A request to alter the amount of Compensation deferred shall be
submitted by a Participant in writing to the Company prior to
January 1 of the year that such modification is requested and
shall detail the reasons for the modification.  If a modification
of the deferral amount is granted by the Company, the
modification shall be effective for all future years of
participation; and all benefits under the Plan shall be adjusted
to reflect the new deferred amount and also to reflect any costs
incurred by the Company to effect the adjusted benefits payable
to the Participant.

          4.4  Prior Deferrals.  A Participant may transfer to
this Plan any account balance that he or she may have, as of
December 31, 1983, under the Boise Cascade Corporation Directors'
Deferred Compensation Policy, adopted December 16, 1971.  The
election to transfer must be made prior to December 31, 1983.

      5.  Payment of Deferred Amounts.

          5.1  Participant Account.  The Company shall maintain
for each Participant an account by accumulating his Compensation
deferred and, each month, the account shall be updated with a
monthly rate of interest equal to Moody's plus 4%.

          5.2  Plan Benefits.  Upon Early or Normal Benefit
Commencement Date, a Participant shall be paid his account in a
lump sum or in equal quarterly installments calculated to
distribute his account plus accrued interest for a period of not
more than 15 years.  Unpaid balances under the installment
election continue to earn interest at the rate of Moody's
plus 4%.  The Participant shall elect the method of payment prior
to the calendar year in which the first installment is made.  If
a Participant does not make an election, his account shall be
paid out in quarterly installments over 15 years.  A Participant
may request a change in the payout election anytime prior to
January 1 of the year benefits are scheduled to be paid, provided
that the request is received by the Company at least 30 days
prior to the date benefits are scheduled to be paid.  The changed
payout election must be one of the payout options in the original
deferral agreement.  Such request must be in writing and shall be
approved or denied at the sole discretion of the Company.  No
change will be permitted that would allow a payment to be made
earlier than originally elected in the Deferred Compensation
Agreement.

          5.3  Payment on Death After Benefits Commence.  If a
Participant dies after his benefits have commenced and prior to
the distribution of his entire account, his beneficiary shall
receive any benefit payments that would have been paid to the
Participant.  In lieu of the monthly benefit payments, upon the
request of the Participant's beneficiary, the Company may, in its
sole discretion, make a lump-sum payment to the Participant's
beneficiary.

          5.4  Death Benefit.  If a Participant should die while
a Participant in the Plan and prior to the commencement of Plan
distributions, the Company shall pay his or her designated
beneficiary or beneficiaries the greater of the accumulated
account balance or the Minimum Death Benefit.

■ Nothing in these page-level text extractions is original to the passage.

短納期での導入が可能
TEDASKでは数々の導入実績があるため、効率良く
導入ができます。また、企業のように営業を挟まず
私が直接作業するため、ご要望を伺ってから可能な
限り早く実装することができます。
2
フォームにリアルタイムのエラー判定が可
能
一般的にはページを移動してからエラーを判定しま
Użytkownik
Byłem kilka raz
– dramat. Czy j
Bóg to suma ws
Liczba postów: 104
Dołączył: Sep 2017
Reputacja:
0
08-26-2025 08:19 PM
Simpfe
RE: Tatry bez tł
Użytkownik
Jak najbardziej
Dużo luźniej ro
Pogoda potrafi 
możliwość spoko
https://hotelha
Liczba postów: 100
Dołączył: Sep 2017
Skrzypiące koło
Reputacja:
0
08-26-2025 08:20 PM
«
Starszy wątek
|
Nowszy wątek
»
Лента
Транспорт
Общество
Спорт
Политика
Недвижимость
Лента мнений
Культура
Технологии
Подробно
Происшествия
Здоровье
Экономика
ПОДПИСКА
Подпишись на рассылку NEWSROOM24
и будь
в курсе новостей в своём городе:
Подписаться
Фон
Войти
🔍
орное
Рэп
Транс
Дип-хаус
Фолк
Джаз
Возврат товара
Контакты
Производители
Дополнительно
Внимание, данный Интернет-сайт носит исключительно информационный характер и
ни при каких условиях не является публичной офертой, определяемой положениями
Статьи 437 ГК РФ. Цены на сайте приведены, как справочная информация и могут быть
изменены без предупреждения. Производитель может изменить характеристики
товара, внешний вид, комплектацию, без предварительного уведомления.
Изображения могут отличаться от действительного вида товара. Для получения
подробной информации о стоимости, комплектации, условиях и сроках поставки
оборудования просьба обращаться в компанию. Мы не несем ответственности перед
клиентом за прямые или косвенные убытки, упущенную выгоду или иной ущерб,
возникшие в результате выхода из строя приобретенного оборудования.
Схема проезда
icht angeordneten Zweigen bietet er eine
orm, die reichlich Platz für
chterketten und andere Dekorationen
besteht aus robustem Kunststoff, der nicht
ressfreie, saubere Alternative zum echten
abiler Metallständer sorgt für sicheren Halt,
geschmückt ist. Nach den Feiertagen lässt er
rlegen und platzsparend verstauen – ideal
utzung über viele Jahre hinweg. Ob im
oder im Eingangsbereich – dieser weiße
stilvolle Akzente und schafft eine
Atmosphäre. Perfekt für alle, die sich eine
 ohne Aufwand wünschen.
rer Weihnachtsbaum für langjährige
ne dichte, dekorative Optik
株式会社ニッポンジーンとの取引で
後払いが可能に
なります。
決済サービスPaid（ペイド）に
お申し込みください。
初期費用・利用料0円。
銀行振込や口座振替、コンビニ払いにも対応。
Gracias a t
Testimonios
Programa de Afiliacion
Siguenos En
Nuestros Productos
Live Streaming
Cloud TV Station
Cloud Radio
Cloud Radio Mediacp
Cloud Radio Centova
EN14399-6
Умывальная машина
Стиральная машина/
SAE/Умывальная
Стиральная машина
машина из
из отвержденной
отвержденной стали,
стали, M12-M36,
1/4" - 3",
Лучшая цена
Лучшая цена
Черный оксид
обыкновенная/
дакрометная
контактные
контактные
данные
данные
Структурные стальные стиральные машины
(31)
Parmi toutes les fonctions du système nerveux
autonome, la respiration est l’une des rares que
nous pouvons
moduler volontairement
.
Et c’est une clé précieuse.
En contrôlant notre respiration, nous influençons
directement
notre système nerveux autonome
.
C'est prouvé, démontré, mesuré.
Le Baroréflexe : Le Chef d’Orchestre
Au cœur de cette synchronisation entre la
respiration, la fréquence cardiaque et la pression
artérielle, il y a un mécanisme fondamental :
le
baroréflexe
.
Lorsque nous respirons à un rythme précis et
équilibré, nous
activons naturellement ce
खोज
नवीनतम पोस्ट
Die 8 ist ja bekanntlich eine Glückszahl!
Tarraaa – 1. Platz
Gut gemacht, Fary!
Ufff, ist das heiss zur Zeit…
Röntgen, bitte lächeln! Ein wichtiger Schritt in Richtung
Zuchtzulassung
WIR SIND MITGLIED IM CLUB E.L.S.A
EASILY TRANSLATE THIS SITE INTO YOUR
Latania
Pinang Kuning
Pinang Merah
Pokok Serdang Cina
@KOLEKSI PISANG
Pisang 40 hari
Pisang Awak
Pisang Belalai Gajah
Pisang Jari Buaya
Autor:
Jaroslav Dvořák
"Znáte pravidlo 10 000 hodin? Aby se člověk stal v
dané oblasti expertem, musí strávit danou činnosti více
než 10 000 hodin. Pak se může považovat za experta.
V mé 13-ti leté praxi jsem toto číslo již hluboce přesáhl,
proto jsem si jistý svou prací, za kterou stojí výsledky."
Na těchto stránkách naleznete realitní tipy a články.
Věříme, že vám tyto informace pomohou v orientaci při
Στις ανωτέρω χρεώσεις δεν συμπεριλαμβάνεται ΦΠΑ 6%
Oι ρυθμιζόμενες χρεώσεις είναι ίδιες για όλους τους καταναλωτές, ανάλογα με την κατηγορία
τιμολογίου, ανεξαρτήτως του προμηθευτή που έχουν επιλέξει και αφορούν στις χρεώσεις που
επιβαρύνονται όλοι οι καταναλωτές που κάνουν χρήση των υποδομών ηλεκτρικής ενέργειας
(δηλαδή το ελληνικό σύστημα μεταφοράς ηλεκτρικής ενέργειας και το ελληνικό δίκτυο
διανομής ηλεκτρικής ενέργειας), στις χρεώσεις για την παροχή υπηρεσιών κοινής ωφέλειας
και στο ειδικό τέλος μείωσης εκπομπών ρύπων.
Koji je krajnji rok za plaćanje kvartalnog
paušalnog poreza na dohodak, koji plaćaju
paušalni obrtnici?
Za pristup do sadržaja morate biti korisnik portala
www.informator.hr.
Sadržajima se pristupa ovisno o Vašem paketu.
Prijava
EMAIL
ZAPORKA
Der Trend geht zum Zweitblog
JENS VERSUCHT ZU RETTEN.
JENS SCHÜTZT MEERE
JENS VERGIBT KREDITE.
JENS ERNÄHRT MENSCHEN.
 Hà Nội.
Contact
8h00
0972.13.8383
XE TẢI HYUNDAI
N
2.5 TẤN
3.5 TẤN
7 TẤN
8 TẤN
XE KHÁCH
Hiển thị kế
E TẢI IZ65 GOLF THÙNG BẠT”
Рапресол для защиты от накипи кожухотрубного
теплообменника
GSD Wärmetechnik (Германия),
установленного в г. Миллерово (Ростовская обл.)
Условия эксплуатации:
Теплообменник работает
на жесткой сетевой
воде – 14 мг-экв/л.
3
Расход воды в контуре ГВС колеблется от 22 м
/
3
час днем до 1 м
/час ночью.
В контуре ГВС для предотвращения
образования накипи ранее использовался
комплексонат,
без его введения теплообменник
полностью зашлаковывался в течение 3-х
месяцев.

               Notwithstanding any provision in this Plan to the
contrary, a Participant or Beneficiary may at any time request a
single lump-sum payment of the amount credited to an account or
accounts of the Participant under the Plan.  The amount of the
payment shall be equal to (i) the Participant's accumulated
account balance under the Plan as of the payment date, reduced by
(ii) an amount equal to 10% of such accumulated account balance. 
This lump-sum payment shall be subject to withholding of federal,
state, and other taxes to the extent applicable.  This request
must be made in writing to the Company.  The lump-sum payment
shall be made within 30 days of the date on which the Company
received the request for the distribution.  If a request is made
under this provision, the Participant shall not be eligible to
participate in any nonqualified deferred compensation plan
maintained by the Company, including this Plan, for a period of
12 months after such request is made.  In addition, in such event
any deferred compensation agreement under any nonqualified
deferred compensation plan of the Company shall not be effective
with respect to Compensation payable to the Participant during
this 12-month period.

          5.5  Recipients of Payments; Designation of
Beneficiary.  All payments to be made by the Company shall be
made to the Participant, if living.  In the event of a
Participant's death prior to the receipt of all benefit payments,
all subsequent payments to be made under the Plan shall be to the
beneficiary or beneficiaries of the Participant.  The Participant
shall designate a beneficiary by filing a written notice of such
designation with the Company in such form as the Company may
prescribe.  If no designation shall be in effect at the time when
any benefits payable under this Plan shall become due, the
beneficiary shall be the spouse of the Participant, or if no
spouse is then living, the representatives of the Participant's
estate.

      6.  Miscellaneous.

          6.1  Assignability.  A Participant's rights and
interests under the Plan may not be assigned or transferred
except, in the event of the Participant's death, to his or her
designated beneficiary, or in the absence of a designation, by
will or to his or her legal representative.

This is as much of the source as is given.